Start of Data section

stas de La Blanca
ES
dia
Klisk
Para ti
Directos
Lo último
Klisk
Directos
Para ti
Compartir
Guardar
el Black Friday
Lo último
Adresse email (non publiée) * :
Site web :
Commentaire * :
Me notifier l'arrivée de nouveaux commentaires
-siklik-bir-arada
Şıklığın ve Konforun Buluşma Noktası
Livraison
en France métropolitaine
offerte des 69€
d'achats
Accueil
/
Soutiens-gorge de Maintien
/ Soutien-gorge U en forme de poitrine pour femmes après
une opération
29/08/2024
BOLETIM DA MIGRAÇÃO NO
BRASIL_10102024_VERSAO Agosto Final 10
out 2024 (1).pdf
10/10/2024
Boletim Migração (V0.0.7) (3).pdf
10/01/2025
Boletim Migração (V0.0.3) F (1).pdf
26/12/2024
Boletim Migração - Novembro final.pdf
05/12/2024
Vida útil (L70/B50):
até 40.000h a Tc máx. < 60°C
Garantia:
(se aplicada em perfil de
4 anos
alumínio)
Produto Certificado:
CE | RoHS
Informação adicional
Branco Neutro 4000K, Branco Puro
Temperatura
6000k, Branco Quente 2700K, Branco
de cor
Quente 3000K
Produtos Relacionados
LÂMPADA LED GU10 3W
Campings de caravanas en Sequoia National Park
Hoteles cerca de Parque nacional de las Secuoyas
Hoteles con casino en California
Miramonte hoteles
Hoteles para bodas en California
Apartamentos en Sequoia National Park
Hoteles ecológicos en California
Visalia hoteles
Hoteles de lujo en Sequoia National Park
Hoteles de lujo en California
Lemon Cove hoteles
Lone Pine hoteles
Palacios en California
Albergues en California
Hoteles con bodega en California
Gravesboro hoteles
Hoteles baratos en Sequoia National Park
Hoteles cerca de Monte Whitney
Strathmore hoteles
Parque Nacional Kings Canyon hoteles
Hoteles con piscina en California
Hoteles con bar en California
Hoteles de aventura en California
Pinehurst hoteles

End of Data section

[What the task asks]: The assignment is to restate, word for word, each line from the one containing "Produtos Relacionados" through the final line of the material above.

[Solution below]:
Produtos Relacionados
LÂMPADA LED GU10 3W
Campings de caravanas en Sequoia National Park
Hoteles cerca de Parque nacional de las Secuoyas
Hoteles con casino en California
Miramonte hoteles
Hoteles para bodas en California
Apartamentos en Sequoia National Park
Hoteles ecológicos en California
Visalia hoteles
Hoteles de lujo en Sequoia National Park
Hoteles de lujo en California
Lemon Cove hoteles
Lone Pine hoteles
Palacios en California
Albergues en California
Hoteles con bodega en California
Gravesboro hoteles
Hoteles baratos en Sequoia National Park
Hoteles cerca de Monte Whitney
Strathmore hoteles
Parque Nacional Kings Canyon hoteles
Hoteles con piscina en California
Hoteles con bar en California
Hoteles de aventura en California
Pinehurst hoteles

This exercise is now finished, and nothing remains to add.